Republicans have seized on text messages between Strzok and Page that were recently turned over by the Justice Department. In batches posted by Sen. Ron Johnson (R-Wis.) and described on Fox News by Reps. Trey Gowdy (R-S.C.) and John Ratcliffe (R-Texas), the agents have been portrayed as politically biased against Trump, with some ambiguous messages characterized as evidence that their official actions may have been tainted by partisan animus.

In one exchange, Strzok and Page indicated that the Justice Department and FBI knew Clinton would escape charges in the investigation of her handling of classified information even before the FBI interviewed her.

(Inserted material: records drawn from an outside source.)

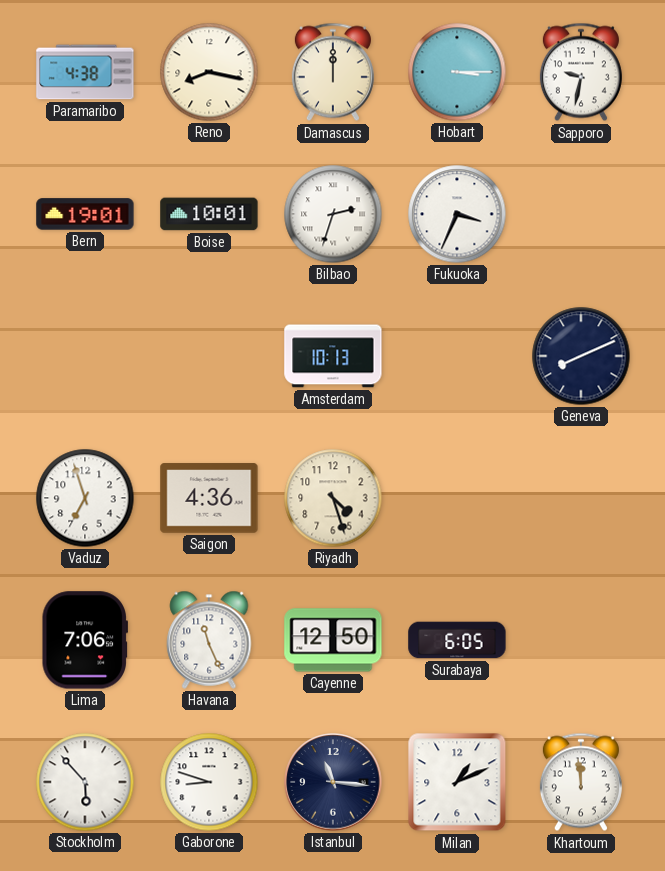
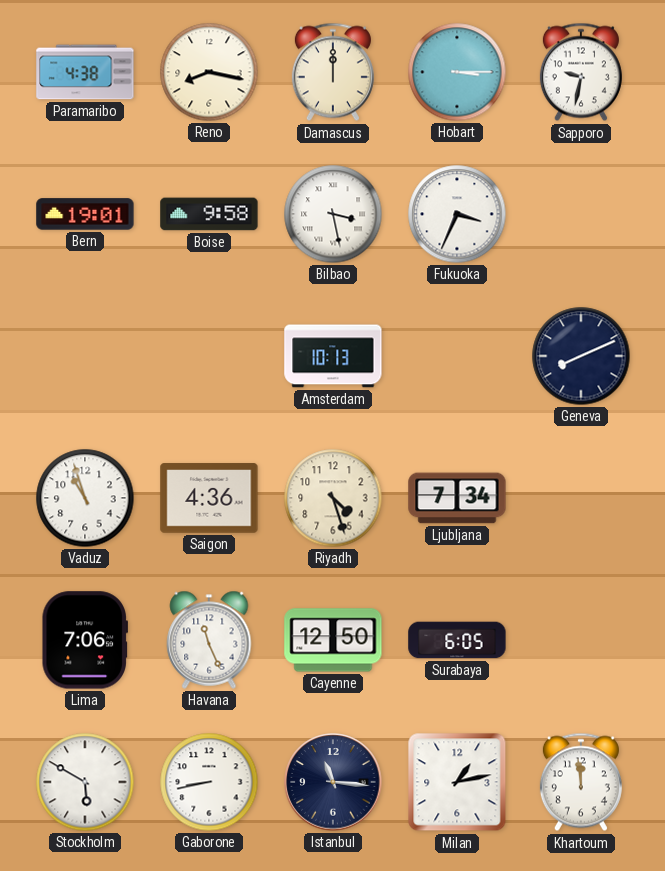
Boise: 10:01 -> 9:58
Bilbao: 2:33 -> 3:28
Vaduz: 6:57 -> 10:57
Ljubljana: none -> 7:34
Stockholm: 5:53 -> 5:50
Gaborone: 8:48 -> 8:43
Milan: 1:11 -> 1:13
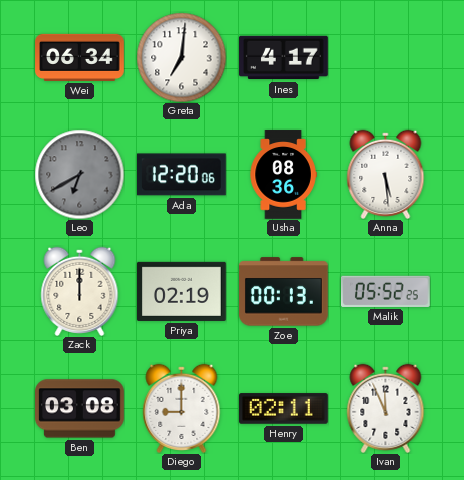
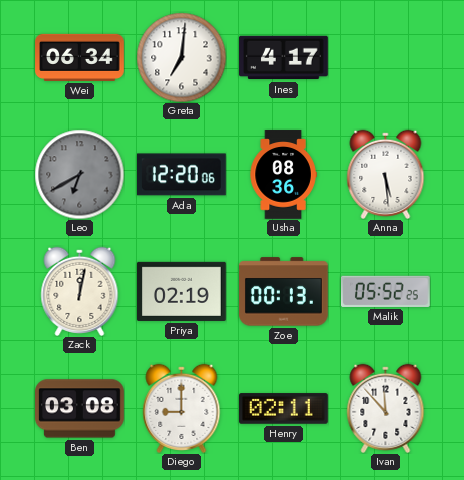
Zack: 12:00 -> 12:02
Ivan: 11:56 -> 11:53
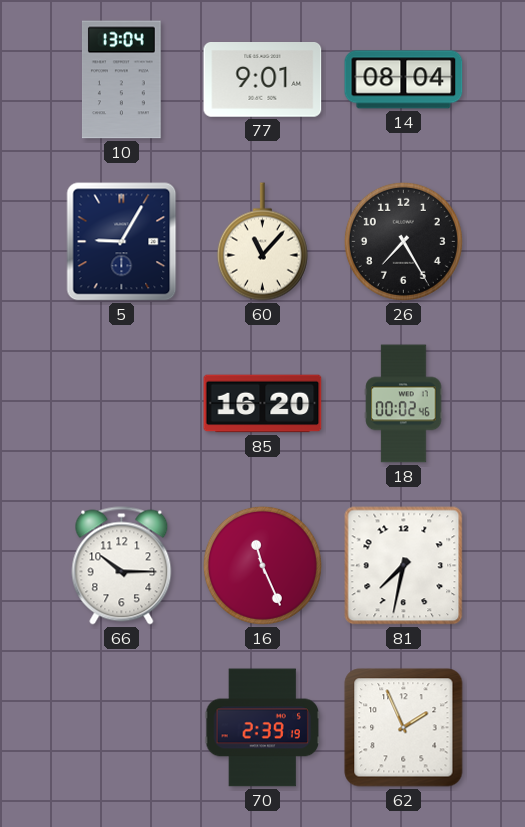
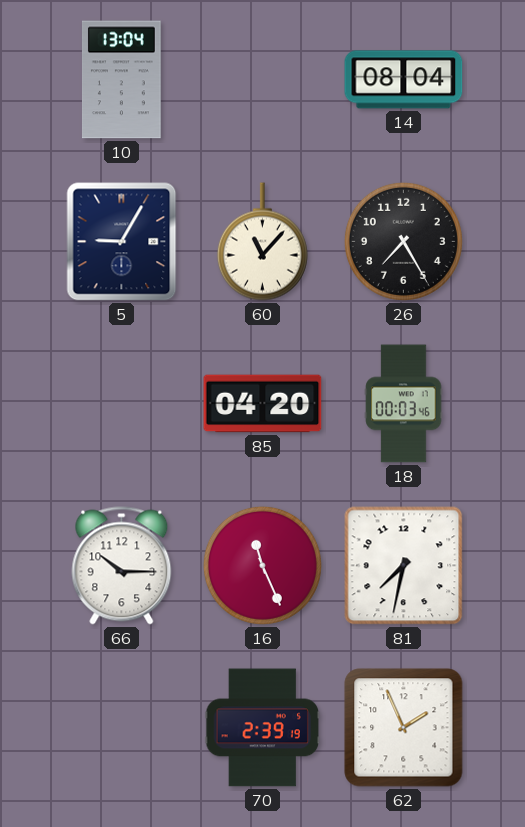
77: 9:01 -> none
85: 16:20 -> 04:20
18: 00:02 -> 00:03
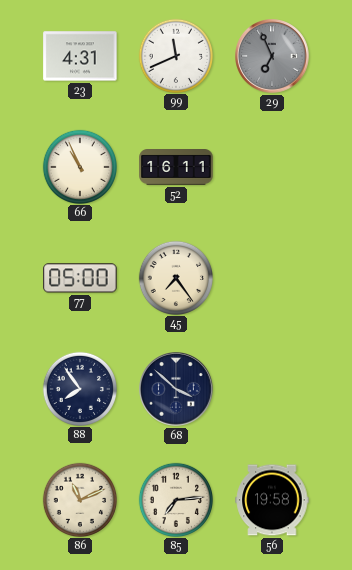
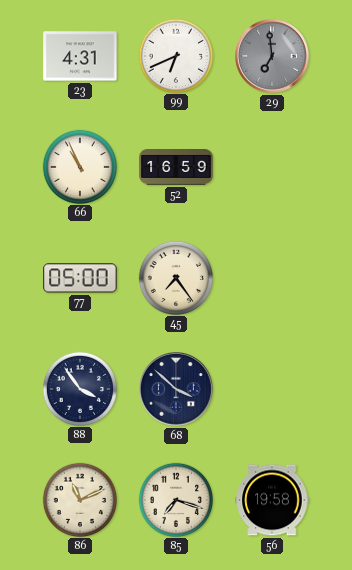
99: 11:41 -> 6:41
29: 6:56 -> 6:59
52: 16:11 -> 16:59
88: 7:54 -> 3:54
85: 7:14 -> 7:18
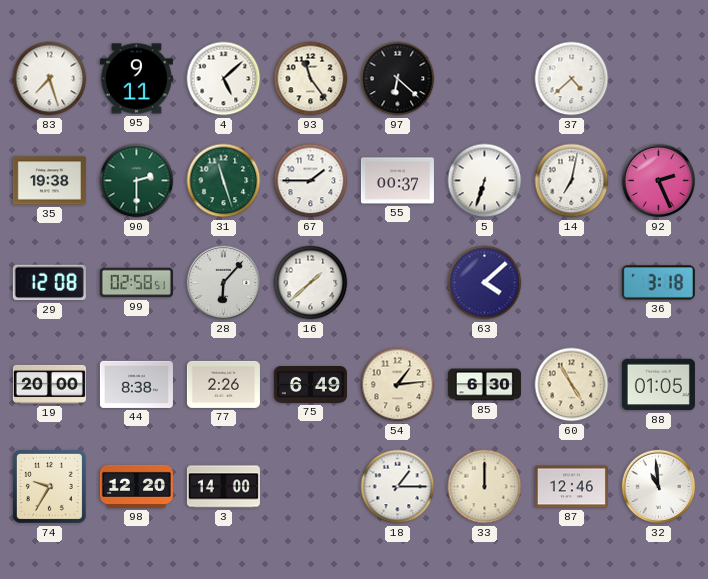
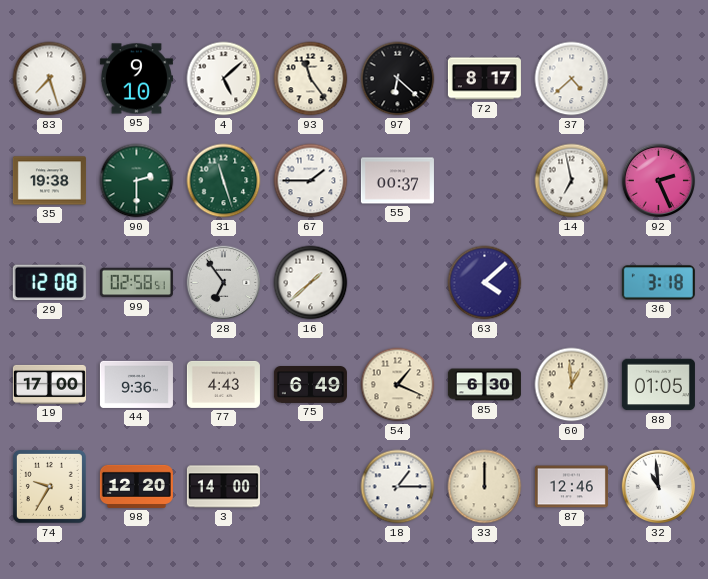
95: 9:11 -> 9:10
72: none -> 8:17
5: 6:33 -> none
14: 7:02 -> 6:58
28: 6:07 -> 6:54
19: 20:00 -> 17:00
44: 8:38 -> 9:36
77: 2:26 -> 4:43
54: 1:14 -> 1:19
60: 4:55 -> 12:59
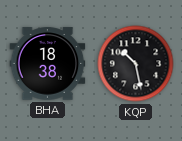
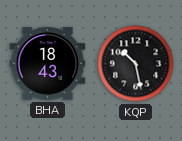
BHA: 18:38 -> 18:43
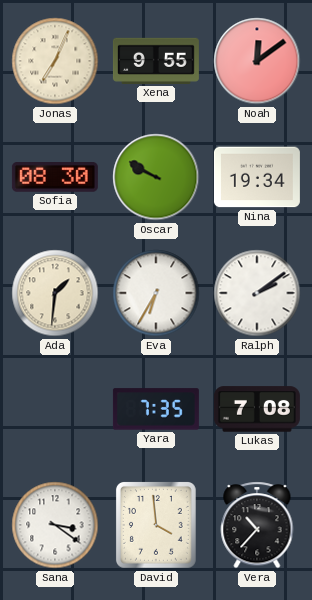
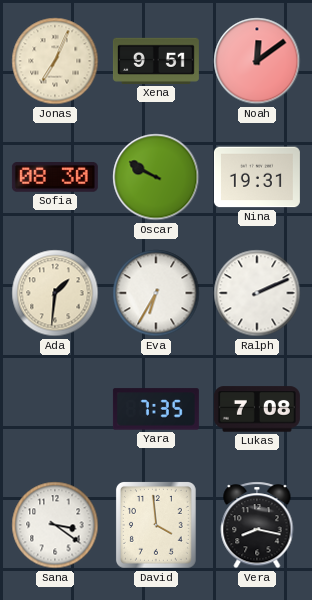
Xena: 9:55 -> 9:51
Nina: 19:34 -> 19:31
Ralph: 2:09 -> 2:11
Vera: 10:37 -> 8:17
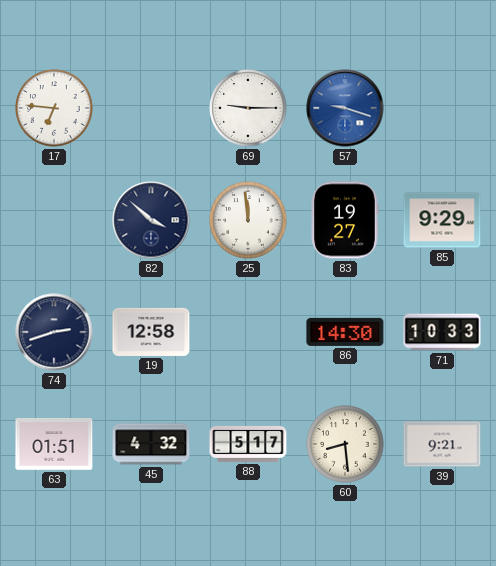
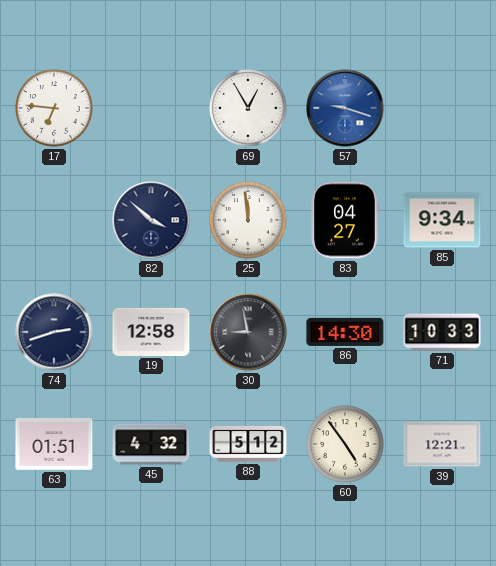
69: 9:15 -> 12:55
83: 19:27 -> 04:27
85: 9:29 -> 9:34
30: none -> 8:58
88: 5:17 -> 5:12
60: 8:29 -> 4:54
39: 9:21 -> 12:21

In an interview, Ratcliffe said that exchange, among others, called into question Comey’s testimony before the committee in September 2016, when he said the bureau didn’t decide against prosecuting Clinton until after her official interview. Ratcliffe, a member of the House Judiciary Committee, said he expected the committee to demand a new interview with Comey to reconcile those “inconsistencies.”

“There’s a mountain of evidence — a growing mountain of evidence — that seems entirely inconsistent with what he said under oath,” said Ratcliffe, a former U.S. attorney who has become a central player in the committee’s investigation of the FBI’s conduct in 2016.

“He may have testified truthfully, but there’s a lot of stuff that says that he didn’t,” Ratcliffe continued, adding: “Trust me: He will either appear and testify or he will exercise his Fifth Amendment right” against self-incrimination.

Ratcliffe said that recalling Comey might have to wait until lawmakers can interview other witnesses and review up to 1.2 million relevant documents that the Justice Department has begun turning over in batches. But the House Intelligence Committee is mounting a more immediate push to make public a classified memo that Republicans have indicated will provide evidence of misconduct by FBI officials in their handling of a surveillance program that was used to spy on a Trump campaign aide in 2016.

As early as next Wednesday, the panel is expected to employ a never-before-used process to disclose the memo, put together by staff of its chairman, Rep. Devin Nunes (R-Calif.). If it does, Trump will have up to five days to either approve or reject their decision. White House press secretary Sarah Huckabee Sanders declined to say what Trump would do, but she endorsed “full transparency.”

“We certainly support full transparency, and we believe that’s at the House Intel Committee to make that choice at this point,” Sanders said at the White House press briefing on Tuesday.

Democrats who have viewed the memo have rejected it as a compilation of “distortions” that misrepresents the underlying intelligence it’s based on.

In the middle of the increasingly pitched partisan offensives, the FBI announced that chief of staff James Rybicki — a former member of Comey’s close-knit team — would leave the agency and be replaced by an ally of Comey’s successor, Christopher Wray.

Rybicki was interviewed last week by the House oversight and judiciary committees, and lawmakers involved in the interview say they didn’t believe that anything in his testimony precipitated his departure. But a Democrat who was in the room said he worried that the grilling Rybicki and others have faced could have a chilling effect on the activity of FBI officials.

“What I really fear, ultimately, is the administration is beginning to force out or drive out of the FBI people that they perceive to be unfriendly to the administration or somehow politically not in alignment with them,” the Democrat said in a phone interview.

“We cannot have a situation where we’re administering loyalty test to officials at the FBI,” he said, adding that that’s “what differentiates the FBI here from law enforcement in banana republics.”